Fitness coach Chinmoy Roy believes in a mixed bag of exercises to keep fit
Fitness coach Chinmoy Roy believes in mixing and matching exercises and enjoying them
Strength and conditioning fitness coach Chinmoy Roy, who was an assistant trainer with Greg Chappell in the Indian cricket fitness camp in 2005, believes that getting back to the closed confines of the gyms has a definite impact on the mindset of the people who have formed a habit of outdoor exercise during the prolonged pandemic period. With more people exercising in the proximity and high chances of transmission by touch, even a gym addict has refrained from hitting the gym. “Out in the open, though the spectrum of choices is limited, sheer safety factor has ushered in a paradigm shift in the way fitness is perceived. Even those obsessed with weight training, have turned into runners,” tells Roy.
To further stress the enormity of the pandemic’s impact Roy points out that about 30 to 50 fitness centres, both big and small, in and around Kolkata have shut down.
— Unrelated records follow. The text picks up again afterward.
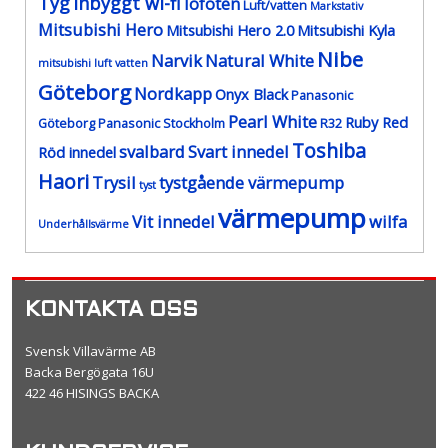
Tyg
Inbyggt wi-fi
lofoten
Luft/vatten
Markstativ
Mitsubishi Hero
Mitsubishi Hero 2.0
Mitsubishi Kyla
Nibe
Narvik
Natural White
mitsubishi luft vatten
Göteborg
Nordkapp
Onyx Black
Panasonic
Pearl White
Ruby Red
Göteborg
Panasonic Stockholm
R32
Toshiba
svalbard
Svart innedel
Röd innedel
Haori
Trysil
tystgående värmepump
tyst
värmepump
Vit innedel
wilfa
Underhållsvärme
KONTAKTA OSS
Svensk Villavärme AB
Backa Bergögata 16U
422 46 HISINGS BACKA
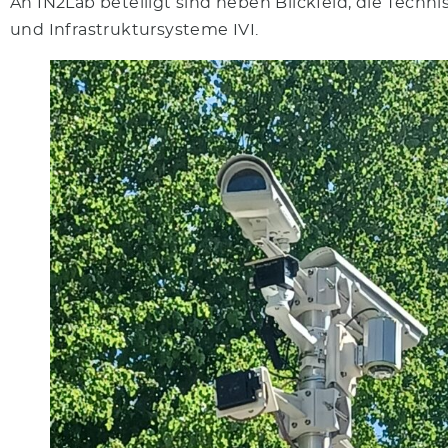
An IN2Lab beteiligt sind neben Blickfeld, die Techn
und Infrastruktursysteme IVI.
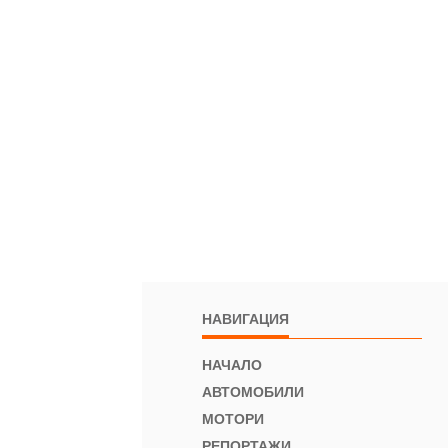
НАВИГАЦИЯ
НАЧАЛО
АВТОМОБИЛИ
МОТОРИ
РЕПОРТАЖИ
And online training classes, feels Roy, can never deliver the same quality as offline training. Hence, post-pandemic, the gyms too have witnessed a marked change when it comes to maintaining hygiene to attract their members back.
Roy's own fitness centre, Kronos on Sarat Bose had also undergone a sea of change in terms of not only maintaining social distance and hygiene, but also the fitness programmes offered. "After lockdown when we resumed workout sessions, I incorporated a lot of bodyweight training and breathing exercises apart from strength training and conditioning and cardiovascular exercises to minimise the use of gym equipment. We also held simultaneous online sessions for those who were still not sure of returning to the gym, but with time, digital classes have gone down in numbers since nothing really can replicate physical classes," he tells.
A vast majority of fitness aspirants, according to Roy, are not rightly geared to train on their own. When it comes to staying fit, Roy thinks, thanks to social media, people are more obsessed with looking good than feeling good from within and they either starve themselves to shed those kilos or gorge on proteins to achieve that muscular and toned look.
“Both of these don't do any good to the body's system of functioning. This mindless overdrive brings about a rush of a stress hormone called cortisol and at times adrenaline that arouses the fight and flight system, making us anxious, impatient, jittery and thereby weakening our immune system. Therefore, choose exercises that trigger pleasure and boost our immunity. A blend of outdoor running and strength training in the gym and some outdoor games definitely help in the long run,” tells Roy.
Roy also tells us that prehab exercises are extremely effective to avoid injury, decreasing pain or preparing for surgery. “For example, before a knee surgery doctors advise knee strengthening exercises to the patients to ensure that there are more muscle fibres left post-surgery,” he explains.
We ask Roy whether a 40-minute walk or run is good for our overall health to which he says a big no. “It does no good. It's a fact that both running and walking are the easiest forms of exercise. Walking needs no technique. But running does. Long continuous activity brings about overuse injury. By putting the knee and ankle joints under impact force at a stretch for 40 minutes every day, we trigger arthritic changes in the knee joints or ankle pain,” he informs.
The best way to achieve results entails reducing the duration from 40 minutes to 20-25 minutes and creating intervals. “Walk briskly for two minutes and reduce the pace for the next one minute. Walk or run three days and do strength training, yoga, cycling or swimming on the other three days of the week,” advises Roy.